A common element across all three survey treatments was the presentation of an unbranded Google Glass concept. This recently developed high tech product would be familiar to some respondents, while unfamiliar to others. In addition, discussion of the concept allowed us to investigate the role of technology and its potential intrusion into our lives – subjects that elicited a variety of open-end responses, including some that were very passionate.

Several types of survey items were used to assess respondent attitudes and behavioral intent towards the concept. These included purchase intent (with and without price), as well as attribute ratings, brand and product awareness, and a why/why not buy open-end. These items, as well as time spent viewing the concept, were compared across segment classifications and the ecosystem variables under examination.

An additional battery of questions was posed under the assumption that people could – in the near future – embed computer chips into various parts of the human body (e.g., surgically implanting mobile phone technology). This provocative proposition was anticipated to yield the most intense reaction – as it would be difficult to be indifferent to such a prospect. These items were added to investigate more extreme emotional reactions and, perhaps, to produce more distinctive differences among our dimensions of study.

Results

The survey itself provided many interesting attitudinal and behavioral measures for comparison. The analysis focused on the examination of:

  1. Individual item responses and response patterns across items
  2. Changes in composite Quality Scores for the segment classifications across the ecosystem variables

As might be expected, time spent viewing the original Google Glass concept was inversely proportional to screen size. Multiple factors may have contributed to this, including:

  • Due to the smaller-screen, respondents may have been spending more time to read and concentrate better on all smaller print
  • Some respondents may have spent time with display settings, manipulating the concept on their smaller screens to make it more legible

Regardless, time spent reading the concept was correlated to response quality across the entire survey. A short amount of time spent on the concept screen was a strong indicator of lower quality across the entire survey. Interestingly, it was hypothesized that an unusually long time spent on the concept might indicate inattentiveness and subsequent poor quality, but this was not true.

evolving-3

Knowing that some respondents would be familiar with Google Glass, we originally thought that among the Higher Quality respondents those familiar might view the concept for less time than those unfamiliar.

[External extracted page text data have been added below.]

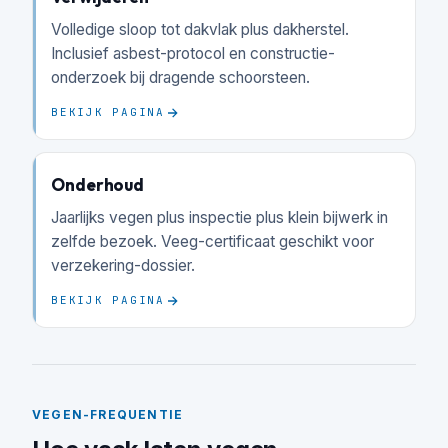
Volledige sloop tot dakvlak plus dakherstel.
Inclusief asbest-protocol en constructie-
onderzoek bij dragende schoorsteen.
BEKIJK PAGINA
Onderhoud
Jaarlijks vegen plus inspectie plus klein bijwerk in
zelfde bezoek. Veeg-certificaat geschikt voor
verzekering-dossier.
BEKIJK PAGINA
VEGEN-FREQUENTIE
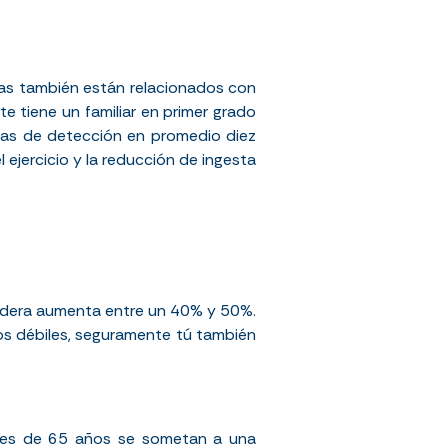
as también están relacionados con
e tiene un familiar en primer grado
fías de detección en promedio diez
 ejercicio y la reducción de ingesta
 cadera aumenta entre un 40% y 50%.
sos débiles, seguramente tú también
ores de 65 años se sometan a una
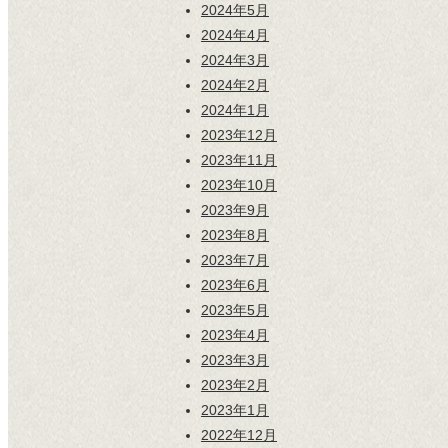
2024年5月
2024年4月
2024年3月
2024年2月
2024年1月
2023年12月
2023年11月
2023年10月
2023年9月
2023年8月
2023年7月
2023年6月
2023年5月
2023年4月
2023年3月
2023年2月
2023年1月
2022年12月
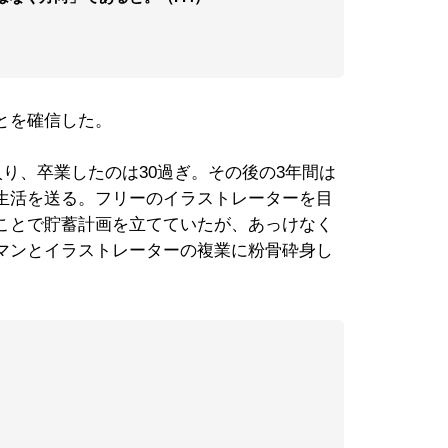
とを確信した。
入り、卒業したのは30過ぎ。その後の3年間は
生活を送る。フリーのイラストレーターを目
ことで貯蓄計画を立てていたが、あっけなく
マンとイラストレーターの複業に粉骨砕身し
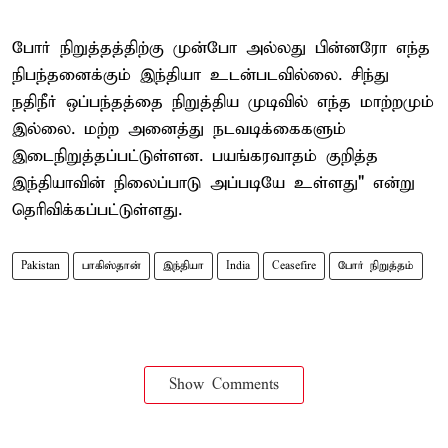
போர் நிறுத்தத்திற்கு முன்போ அல்லது பின்னரோ எந்த
நிபந்தனைக்கும் இந்தியா உடன்படவில்லை. சிந்து
நதிநீர் ஒப்பந்தத்தை நிறுத்திய முடிவில் எந்த மாற்றமும்
இல்லை. மற்ற அனைத்து நடவடிக்கைகளும்
இடைநிறுத்தப்பட்டுள்ளன. பயங்கரவாதம் குறித்த
இந்தியாவின் நிலைப்பாடு அப்படியே உள்ளது" என்று
தெரிவிக்கப்பட்டுள்ளது.
Pakistan
பாகிஸ்தான்
இந்தியா
India
Ceasefire
போர் நிறுத்தம்
Show Comments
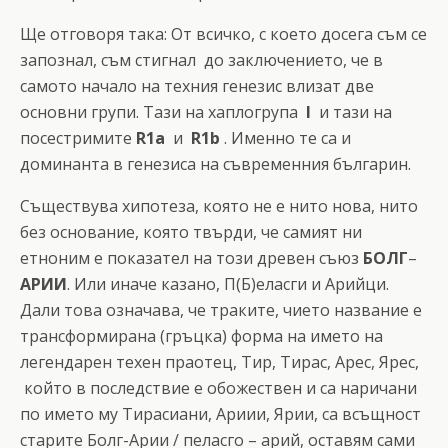
Ще отговоря така: От всичко, с което досега съм се
запознал, съм стигнал до заключението, че в
самото начало на техния генезис влизат две
основни групи. Тази на хаплогрупа
I
и тази на
посестримите
R1a
и
R1b
. Именно те са и
доминанта в генезиса на съвременния българин.
Съществува хипотеза, която не е нито нова, нито
без основание, която твърди, че самият ни
етноним е показател на този древен съюз
БОЛГ
–
АРИИ
. Или иначе казано, П(Б)еласги и Арийци.
Дали това означава, че траките, чието название е
трансформирана (гръцка) форма на името на
легендарен техен праотец, Тир, Тирас, Арес, Ярес,
който в последствие е обожествен и са наричани
по името му Тирасиани, Ариии, Ярии, са всъщност
старите Болг-Арии / пеласго – арий, оставям сами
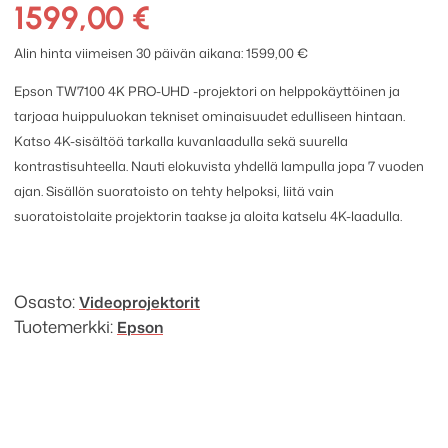
TW7100
1599,00
€
-
4K
Alin hinta viimeisen 30 päivän aikana:
1599,00
€
PRO-
Epson TW7100 4K PRO-UHD -projektori on helppokäyttöinen ja
UHD
tarjoaa huippuluokan tekniset ominaisuudet edulliseen hintaan.
-
Katso 4K-sisältöä tarkalla kuvanlaadulla sekä suurella
projektori
kontrastisuhteella. Nauti elokuvista yhdellä lampulla jopa 7 vuoden
määrä
ajan. Sisällön suoratoisto on tehty helpoksi, liitä vain
suoratoistolaite projektorin taakse ja aloita katselu 4K-laadulla.
Osasto:
Video­projektorit
Tuotemerkki:
Epson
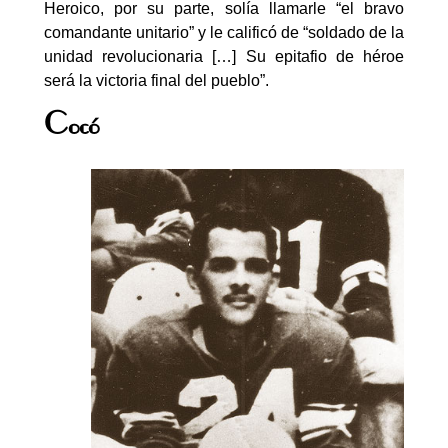
Heroico, por su parte, solía llamarle “el bravo
comandante unitario” y le calificó de “soldado de la
unidad revolucionaria […] Su epitafio de héroe
será la victoria final del pueblo”.
Cocó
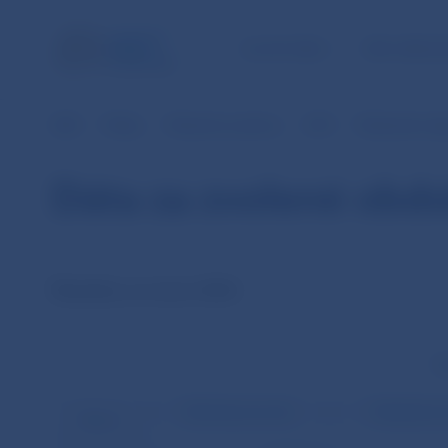
ÚLOHY NBS
PRE VEREJ
NBS
Platby
Platobné systémy
SIPS
Štatistické úda
Dáta za zvolené obd
Štatistiky za marec 2004
Tr
Klientske prevody
Medzibanko
Dátum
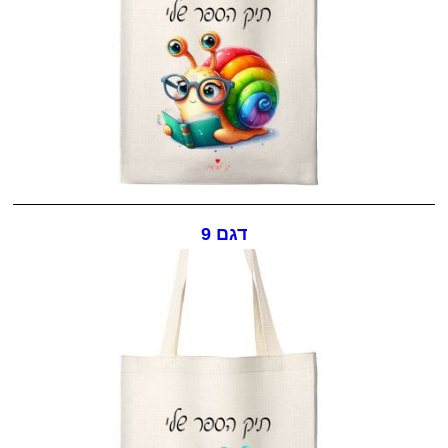
דגם 9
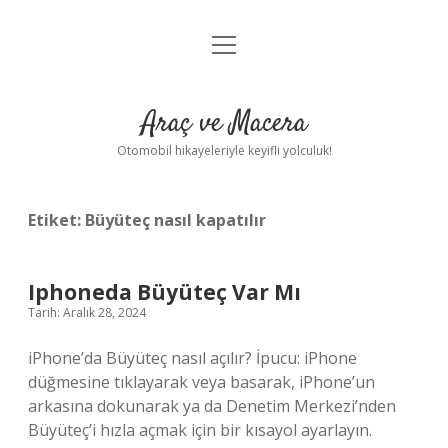
menüyü
Anasayfa
aç
Gizlilik Politikası
Araç ve Macera
Yasal Uyarı
Otomobil hikayeleriyle keyifli yolculuk!
Hakkımızda
Etiket:
Büyüteç nasıl kapatılır
Iphoneda Büyüteç Var Mı
Tarih: Aralık 28, 2024
iPhone’da Büyüteç nasıl açılır? İpucu: iPhone
düğmesine tıklayarak veya basarak, iPhone’un
arkasına dokunarak ya da Denetim Merkezi’nden
Büyüteç’i hızla açmak için bir kısayol ayarlayın.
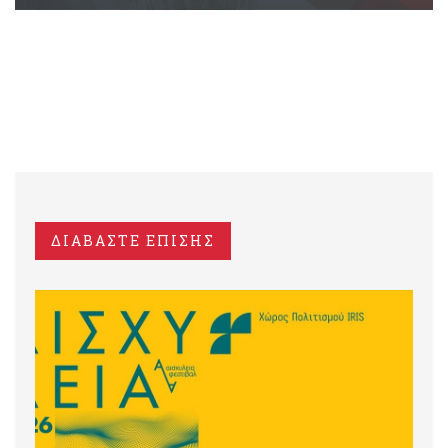
ΔΙΑΒΑΣΤΕ ΕΠΙΣΗΣ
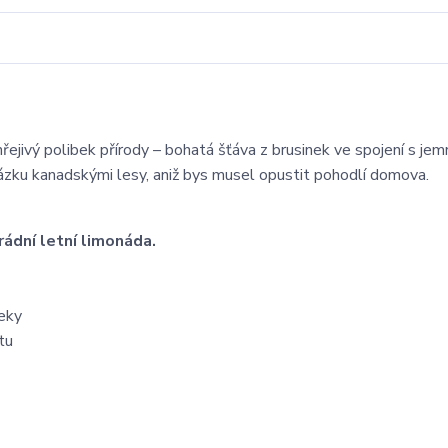
hřejivý polibek přírody – bohatá šťáva z brusinek ve spojení s je
zku kanadskými lesy, aniž bys musel opustit pohodlí domova.
rádní letní limonáda.
deky
tu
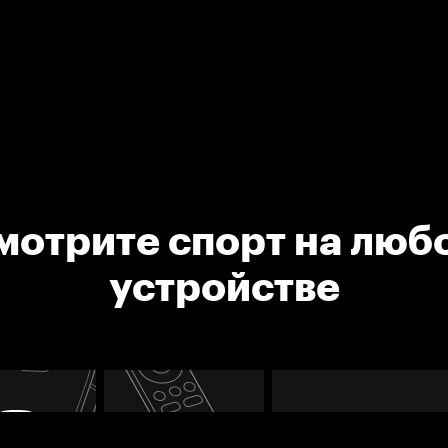
мотрите спорт на люб
устройстве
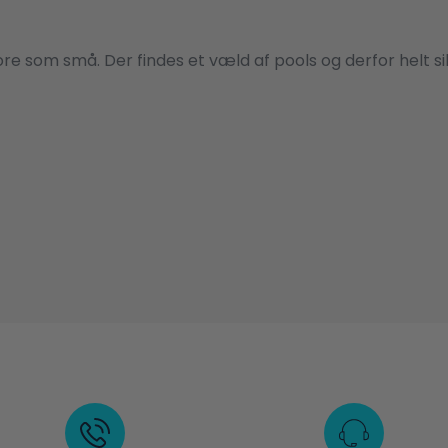
e som små. Der findes et væld af pools og derfor helt sikk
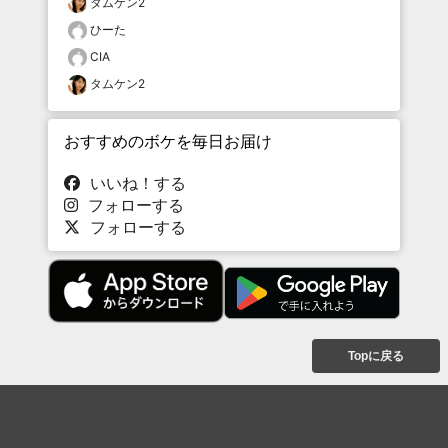
タムケン2
ひーた
CIA
タムケン2
おすすめのボケを毎日お届け
いいね！する
フォローする
フォローする
Topに戻る
ボケを見る
まとめを見る
お題を探す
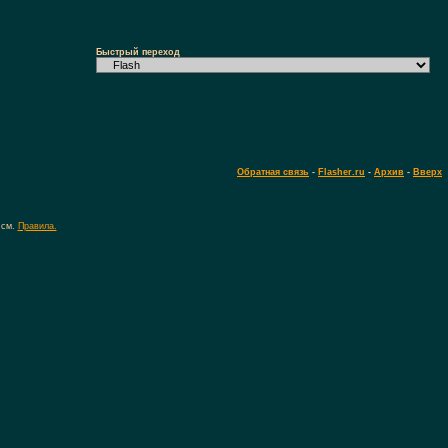
Быстрый переход
Обратная связь
-
Flasher.ru
-
Архив
-
Вверх
 см.
Правила.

That turned out to not be the case; prior awareness of the product did not impact time spent viewing the concept, possibly due to the viewing factors noted above.

evolving-4

Among the other more interesting results:

Reactions to the surgical-implantation concept, unlike the Google Glass concept, required no special graphical representation.

Q26. Some futurists believe that an evolution of computing devices might include surgical implantation of small chips in the human body – in places such as your hand, wrist, eye or ear. One such application might be embedding a mobile phone chip in your body to simplify calling.

Generally speaking, and assuming such chips were federally approved, available and affordable, which of these statements best describes you? (“Buy” also assumes surgical installation)

  • I would be among the first to buy this product (7%)
  • I would buy this product after it has been on the market a while (11%) I might buy this product if I decided it could benefit me (22%)
  • I doubt I would buy this product even after many were using it (22%)
  • I would not buy this product under any circumstance (38%)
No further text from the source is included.